Though to your point... a non-trivial amount of this concern and necessity is borne out of the market and regulatory regimes this stuff has to service and abide. That fact that it's not necessary for huge swaths of the marketplace is evidenced by the fact that things like property-based testing, mutation testing, chaos testing, and formal verification are fringe skills (at best) out there... yet the tech world continues to turn out totally awesome cool new stuff with none of that overhead all that time that still transforms all manner of life.
I actually think that "developers" and "engineers" are mostly pretty transparent about what sort they are. Or at the very least it's trivially easy to assess within just a few minutes with the right questions and conversation space. The harder part is getting non-technical people to understand that there's a distinction and that technical people aren't all just a fungible commodity. The weirdest part is that they get that on some level, especially when suddenly they're hit by a bus-factor problem, but that realization hasn't seemed to make a big impact in business/hiring process, practices, etc.

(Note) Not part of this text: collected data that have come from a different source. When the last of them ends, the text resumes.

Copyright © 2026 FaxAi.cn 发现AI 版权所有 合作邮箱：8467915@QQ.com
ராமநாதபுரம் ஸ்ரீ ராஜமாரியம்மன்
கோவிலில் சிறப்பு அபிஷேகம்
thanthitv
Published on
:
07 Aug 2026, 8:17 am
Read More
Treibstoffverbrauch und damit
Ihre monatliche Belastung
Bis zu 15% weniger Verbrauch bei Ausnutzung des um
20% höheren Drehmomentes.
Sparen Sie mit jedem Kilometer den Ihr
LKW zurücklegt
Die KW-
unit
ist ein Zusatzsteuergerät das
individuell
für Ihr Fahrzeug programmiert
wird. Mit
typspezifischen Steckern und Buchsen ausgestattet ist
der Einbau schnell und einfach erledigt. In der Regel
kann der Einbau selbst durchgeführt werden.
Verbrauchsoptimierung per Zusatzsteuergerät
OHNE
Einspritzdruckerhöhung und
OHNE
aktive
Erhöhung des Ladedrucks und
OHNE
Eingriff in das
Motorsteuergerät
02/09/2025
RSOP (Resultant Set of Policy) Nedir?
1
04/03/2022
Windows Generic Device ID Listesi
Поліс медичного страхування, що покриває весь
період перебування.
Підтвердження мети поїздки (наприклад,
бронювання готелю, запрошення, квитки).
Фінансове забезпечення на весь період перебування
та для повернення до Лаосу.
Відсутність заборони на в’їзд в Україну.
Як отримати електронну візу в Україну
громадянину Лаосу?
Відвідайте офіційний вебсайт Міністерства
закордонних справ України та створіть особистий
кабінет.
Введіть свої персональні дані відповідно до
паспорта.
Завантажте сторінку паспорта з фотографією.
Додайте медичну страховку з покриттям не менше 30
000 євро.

We can keep reclassifying what it takes to earn that label until we've eliminated all but the geniuses of the software world. The titles (and seniority) are, frankly, useless because they aren't legally enforced because no one has a good and popular way to test for competency. If they did, that would be the technical interview and then market forces could once again weed out people who don't make it.
There really isn't any push back when you have an opinion on what a software engineer ought to be when you're hiring, so naturally, a lot of people have their own opinion. Figuring out which direction to go if you are one of those supposed engineers is pretty much a crap shoot but still better than just not learning anything new.
Did you try articulating that distinction in your job ads?
Or if not, can you really blame people for applying when your ads read like 99% of help wanted ads in the fin-de-boom era; like, you know:
We've got the coolest office in the Mission, with a climbing wall and jamming room, we do beer bongs every Thursday and play lawn bowling together on weekends! And of course you can bring your dog in everyday, too! Keywords: Node, Python, D3, Spark, Hadoop, HDFS
There was some consternation over it because the recruiting staff didn't know how to go find people based on this new buzzword-free criteria, so I helped them to identify where to look, and persuaded them not to be the one to contact them & let that be the responsibility of one of the people already on my team.
It eventually worked.
Also, be fully aware I'm not holding the discrepancy against the applicants. It's not their fault. They're getting signals from the marketplace that they should call themselves a "Distributed Systems Engineer". I'm holding this problem against the institutional forces that are giving these people the signals to describe themselves this way to begin with. Because it makes it much harder to find one when you actually need one.